** Work required **
The entries below are to be repeated exactly, and their pictures left out.

Segment Start: Listed entries

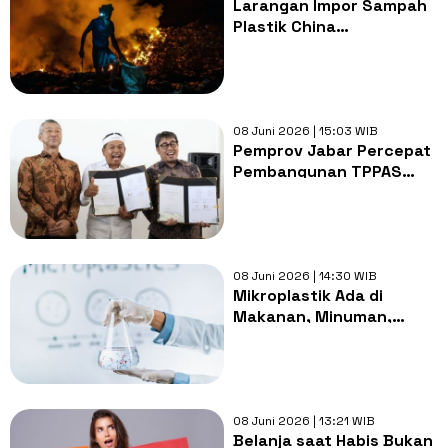
Larangan Impor Sampah
Plastik China
Memperburuk Kualitas
Udara di Indonesia,
Bagaimana Bisa?
08 Juni 2026 | 15:03 WIB
Pemprov Jabar Percepat
Pembangunan TPPAS
Legok Nangka, Solusi
Jangka Panjang Kelola
Sampah Regional
08 Juni 2026 | 14:30 WIB
Mikroplastik Ada di
Makanan, Minuman,
hingga Udara: Seberapa
Besar Risikonya bagi
Kesehatan?
08 Juni 2026 | 13:21 WIB
Belanja saat Habis Bukan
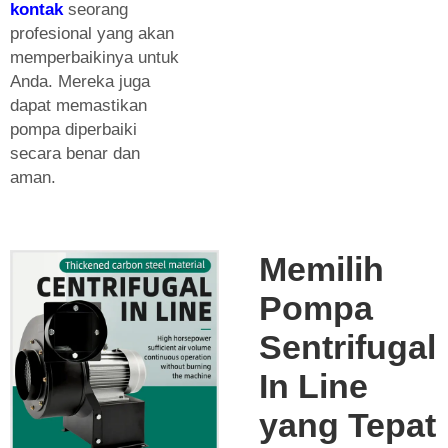
kontak
seorang
profesional yang akan
memperbaikinya untuk
Anda. Mereka juga
dapat memastikan
pompa diperbaiki
secara benar dan
aman.
Memilih
Pompa
Sentrifugal
In Line
yang Tepat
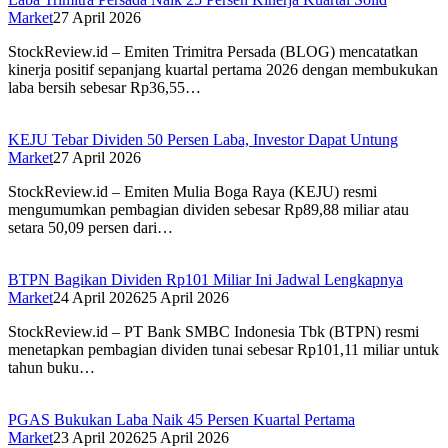
Market
27 April 2026
StockReview.id – Emiten Trimitra Persada (BLOG) mencatatkan
kinerja positif sepanjang kuartal pertama 2026 dengan membukukan
laba bersih sebesar Rp36,55…
KEJU Tebar Dividen 50 Persen Laba, Investor Dapat Untung
Market
27 April 2026
StockReview.id – Emiten Mulia Boga Raya (KEJU) resmi
mengumumkan pembagian dividen sebesar Rp89,88 miliar atau
setara 50,09 persen dari…
BTPN Bagikan Dividen Rp101 Miliar Ini Jadwal Lengkapnya
Market
24 April 2026
25 April 2026
StockReview.id – PT Bank SMBC Indonesia Tbk (BTPN) resmi
menetapkan pembagian dividen tunai sebesar Rp101,11 miliar untuk
tahun buku…
PGAS Bukukan Laba Naik 45 Persen Kuartal Pertama
Market
23 April 2026
25 April 2026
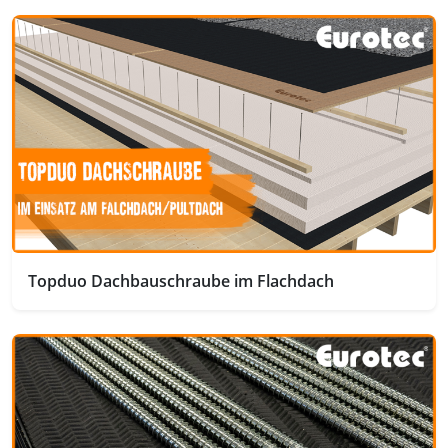
Topduo Dachbauschraube im Flachdach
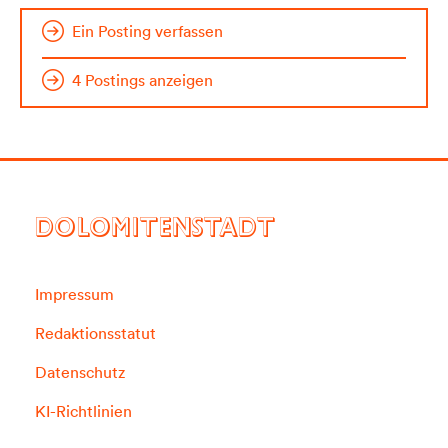
Ein Posting verfassen
4 Postings anzeigen
DOLOMITENSTADT
Impressum
Redaktionsstatut
Datenschutz
KI-Richtlinien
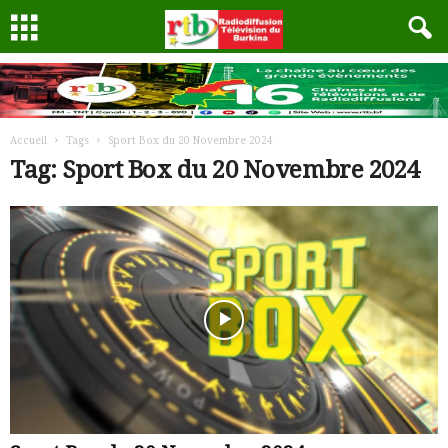
Accueil
Tags
Sport Box du 20 Novembre 2024
Tag: Sport Box du 20 Novembre 2024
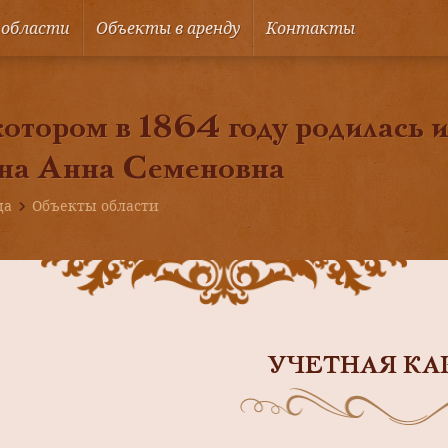
 области
Объекты в аренду
Контакты
котором в 1864 году родилась и
на Анна Семеновна
ца
Объекты области
УЧЕТНАЯ КА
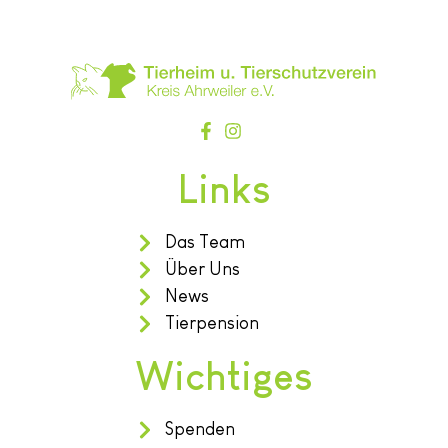
Links
Das Team
Über Uns
News
Tierpension
Wichtiges
Spenden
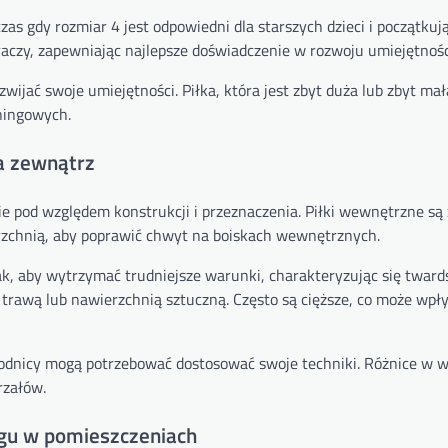
as gdy rozmiar 4 jest odpowiedni dla starszych dzieci i początkują
aczy, zapewniając najlepsze doświadczenie w rozwoju umiejętnośc
jać swoje umiejętności. Piłka, która jest zbyt duża lub zbyt ma
eningowych.
a zewnątrz
nie pod względem konstrukcji i przeznaczenia. Piłki wewnętrzne są
ierzchnią, aby poprawić chwyt na boiskach wewnętrznych.
 tak, aby wytrzymać trudniejsze warunki, charakteryzując się twar
 z trawą lub nawierzchnią sztuczną. Często są cięższe, co może wpł
odnicy mogą potrzebować dostosować swoje techniki. Różnice w wa
rzałów.
ngu w pomieszczeniach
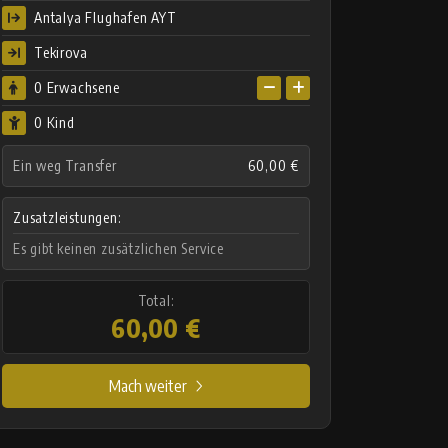
Antalya Flughafen AYT
Tekirova
0
Erwachsene
0 Kind
Ein weg Transfer
60,00 €
Zusatzleistungen:
Es gibt keinen zusätzlichen Service
Total:
60,00 €
Mach weiter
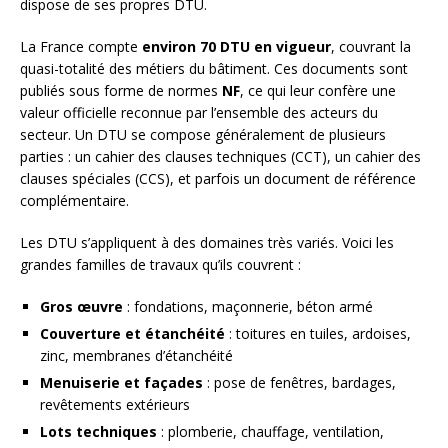
dispose de ses propres DTU.
La France compte
environ 70 DTU en vigueur
, couvrant la
quasi-totalité des métiers du bâtiment. Ces documents sont
publiés sous forme de normes
NF
, ce qui leur confère une
valeur officielle reconnue par l’ensemble des acteurs du
secteur. Un DTU se compose généralement de plusieurs
parties : un cahier des clauses techniques (CCT), un cahier des
clauses spéciales (CCS), et parfois un document de référence
complémentaire.
Les DTU s’appliquent à des domaines très variés. Voici les
grandes familles de travaux qu’ils couvrent :
Gros œuvre
: fondations, maçonnerie, béton armé
Couverture et étanchéité
: toitures en tuiles, ardoises,
zinc, membranes d’étanchéité
Menuiserie et façades
: pose de fenêtres, bardages,
revêtements extérieurs
Lots techniques
: plomberie, chauffage, ventilation,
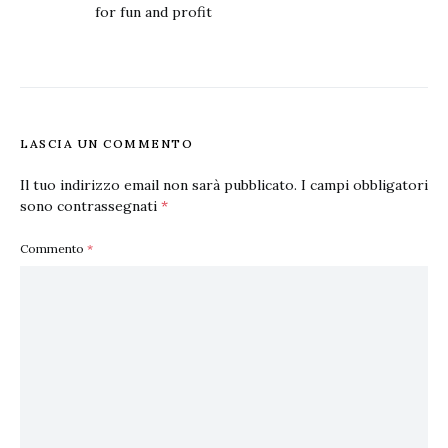
for fun and profit
LASCIA UN COMMENTO
Il tuo indirizzo email non sarà pubblicato.
I campi obbligatori
sono contrassegnati
*
Commento
*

Segment End: Listed entries

** Answer to this exercise **
Larangan Impor Sampah
Plastik China
Memperburuk Kualitas
Udara di Indonesia,
Bagaimana Bisa?
08 Juni 2026 | 15:03 WIB
Pemprov Jabar Percepat
Pembangunan TPPAS
Legok Nangka, Solusi
Jangka Panjang Kelola
Sampah Regional
08 Juni 2026 | 14:30 WIB
Mikroplastik Ada di
Makanan, Minuman,
hingga Udara: Seberapa
Besar Risikonya bagi
Kesehatan?
08 Juni 2026 | 13:21 WIB
Belanja saat Habis Bukan
kontak
seorang
profesional yang akan
memperbaikinya untuk
Anda. Mereka juga
dapat memastikan
pompa diperbaiki
secara benar dan
aman.
Memilih
Pompa
Sentrifugal
In Line
yang Tepat
Market
27 April 2026
StockReview.id – Emiten Trimitra Persada (BLOG) mencatatkan
kinerja positif sepanjang kuartal pertama 2026 dengan membukukan
laba bersih sebesar Rp36,55…
KEJU Tebar Dividen 50 Persen Laba, Investor Dapat Untung
Market
27 April 2026
StockReview.id – Emiten Mulia Boga Raya (KEJU) resmi
mengumumkan pembagian dividen sebesar Rp89,88 miliar atau
setara 50,09 persen dari…
BTPN Bagikan Dividen Rp101 Miliar Ini Jadwal Lengkapnya
Market
24 April 2026
25 April 2026
StockReview.id – PT Bank SMBC Indonesia Tbk (BTPN) resmi
menetapkan pembagian dividen tunai sebesar Rp101,11 miliar untuk
tahun buku…
PGAS Bukukan Laba Naik 45 Persen Kuartal Pertama
Market
23 April 2026
25 April 2026
Topduo Dachbauschraube im Flachdach
Ein Posting verfassen
4 Postings anzeigen
DOLOMITENSTADT
Impressum
Redaktionsstatut
Datenschutz
KI-Richtlinien
Accueil
Tags
Sport Box du 20 Novembre 2024
Tag: Sport Box du 20 Novembre 2024
 области
Объекты в аренду
Контакты
котором в 1864 году родилась и
на Анна Семеновна
ца
Объекты области
УЧЕТНАЯ КА
Links
Das Team
Über Uns
News
Tierpension
Wichtiges
Spenden
as gdy rozmiar 4 jest odpowiedni dla starszych dzieci i początkują
aczy, zapewniając najlepsze doświadczenie w rozwoju umiejętnośc
jać swoje umiejętności. Piłka, która jest zbyt duża lub zbyt ma
eningowych.
a zewnątrz
nie pod względem konstrukcji i przeznaczenia. Piłki wewnętrzne są
ierzchnią, aby poprawić chwyt na boiskach wewnętrznych.
 tak, aby wytrzymać trudniejsze warunki, charakteryzując się twar
 z trawą lub nawierzchnią sztuczną. Często są cięższe, co może wpł
odnicy mogą potrzebować dostosować swoje techniki. Różnice w wa
rzałów.
ngu w pomieszczeniach
Antalya Flughafen AYT
Tekirova
0
Erwachsene
0 Kind
Ein weg Transfer
60,00 €
Zusatzleistungen:
Es gibt keinen zusätzlichen Service
Total:
60,00 €
Mach weiter
dispose de ses propres DTU.
La France compte
environ 70 DTU en vigueur
, couvrant la
quasi-totalité des métiers du bâtiment. Ces documents sont
publiés sous forme de normes
NF
, ce qui leur confère une
valeur officielle reconnue par l’ensemble des acteurs du
secteur. Un DTU se compose généralement de plusieurs
parties : un cahier des clauses techniques (CCT), un cahier des
clauses spéciales (CCS), et parfois un document de référence
complémentaire.
Les DTU s’appliquent à des domaines très variés. Voici les
grandes familles de travaux qu’ils couvrent :
Gros œuvre
: fondations, maçonnerie, béton armé
Couverture et étanchéité
: toitures en tuiles, ardoises,
zinc, membranes d’étanchéité
Menuiserie et façades
: pose de fenêtres, bardages,
revêtements extérieurs
Lots techniques
: plomberie, chauffage, ventilation,
for fun and profit
LASCIA UN COMMENTO
Il tuo indirizzo email non sarà pubblicato.
I campi obbligatori
sono contrassegnati
*
Commento
*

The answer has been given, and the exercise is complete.